» PROBLEM REQUIREMENTS:
Copy each record exactly, word for word.

[INFORMATION — start]

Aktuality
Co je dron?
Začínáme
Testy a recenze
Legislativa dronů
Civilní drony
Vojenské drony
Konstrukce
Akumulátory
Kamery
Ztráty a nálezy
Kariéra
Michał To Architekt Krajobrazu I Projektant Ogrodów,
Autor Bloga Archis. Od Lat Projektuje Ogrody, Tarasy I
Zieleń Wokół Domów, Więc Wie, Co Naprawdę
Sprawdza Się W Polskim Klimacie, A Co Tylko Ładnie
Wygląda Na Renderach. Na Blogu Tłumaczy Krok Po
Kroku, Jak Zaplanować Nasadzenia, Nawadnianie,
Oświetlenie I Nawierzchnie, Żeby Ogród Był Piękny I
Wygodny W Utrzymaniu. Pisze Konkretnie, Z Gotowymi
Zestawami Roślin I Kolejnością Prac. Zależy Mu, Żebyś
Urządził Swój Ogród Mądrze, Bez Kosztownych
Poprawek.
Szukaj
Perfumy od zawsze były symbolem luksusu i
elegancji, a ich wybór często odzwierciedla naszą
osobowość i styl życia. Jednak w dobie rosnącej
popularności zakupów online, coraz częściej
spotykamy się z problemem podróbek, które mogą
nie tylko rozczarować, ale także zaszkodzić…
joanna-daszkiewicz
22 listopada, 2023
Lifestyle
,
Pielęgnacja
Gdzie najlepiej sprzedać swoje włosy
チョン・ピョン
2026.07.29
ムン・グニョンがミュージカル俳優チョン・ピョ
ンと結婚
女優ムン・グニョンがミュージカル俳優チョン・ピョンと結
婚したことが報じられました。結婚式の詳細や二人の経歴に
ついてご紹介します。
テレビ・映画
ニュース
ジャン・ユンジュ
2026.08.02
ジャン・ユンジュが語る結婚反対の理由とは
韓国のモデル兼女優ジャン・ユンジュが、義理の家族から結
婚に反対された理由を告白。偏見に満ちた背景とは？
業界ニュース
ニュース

[INFORMATION — finish]

» EXPECTED ANSWER:
Aktuality
Co je dron?
Začínáme
Testy a recenze
Legislativa dronů
Civilní drony
Vojenské drony
Konstrukce
Akumulátory
Kamery
Ztráty a nálezy
Kariéra
Michał To Architekt Krajobrazu I Projektant Ogrodów,
Autor Bloga Archis. Od Lat Projektuje Ogrody, Tarasy I
Zieleń Wokół Domów, Więc Wie, Co Naprawdę
Sprawdza Się W Polskim Klimacie, A Co Tylko Ładnie
Wygląda Na Renderach. Na Blogu Tłumaczy Krok Po
Kroku, Jak Zaplanować Nasadzenia, Nawadnianie,
Oświetlenie I Nawierzchnie, Żeby Ogród Był Piękny I
Wygodny W Utrzymaniu. Pisze Konkretnie, Z Gotowymi
Zestawami Roślin I Kolejnością Prac. Zależy Mu, Żebyś
Urządził Swój Ogród Mądrze, Bez Kosztownych
Poprawek.
Szukaj
Perfumy od zawsze były symbolem luksusu i
elegancji, a ich wybór często odzwierciedla naszą
osobowość i styl życia. Jednak w dobie rosnącej
popularności zakupów online, coraz częściej
spotykamy się z problemem podróbek, które mogą
nie tylko rozczarować, ale także zaszkodzić…
joanna-daszkiewicz
22 listopada, 2023
Lifestyle
,
Pielęgnacja
Gdzie najlepiej sprzedać swoje włosy
チョン・ピョン
2026.07.29
ムン・グニョンがミュージカル俳優チョン・ピョ
ンと結婚
女優ムン・グニョンがミュージカル俳優チョン・ピョンと結
婚したことが報じられました。結婚式の詳細や二人の経歴に
ついてご紹介します。
テレビ・映画
ニュース
ジャン・ユンジュ
2026.08.02
ジャン・ユンジュが語る結婚反対の理由とは
韓国のモデル兼女優ジャン・ユンジュが、義理の家族から結
婚に反対された理由を告白。偏見に満ちた背景とは？
業界ニュース
ニュース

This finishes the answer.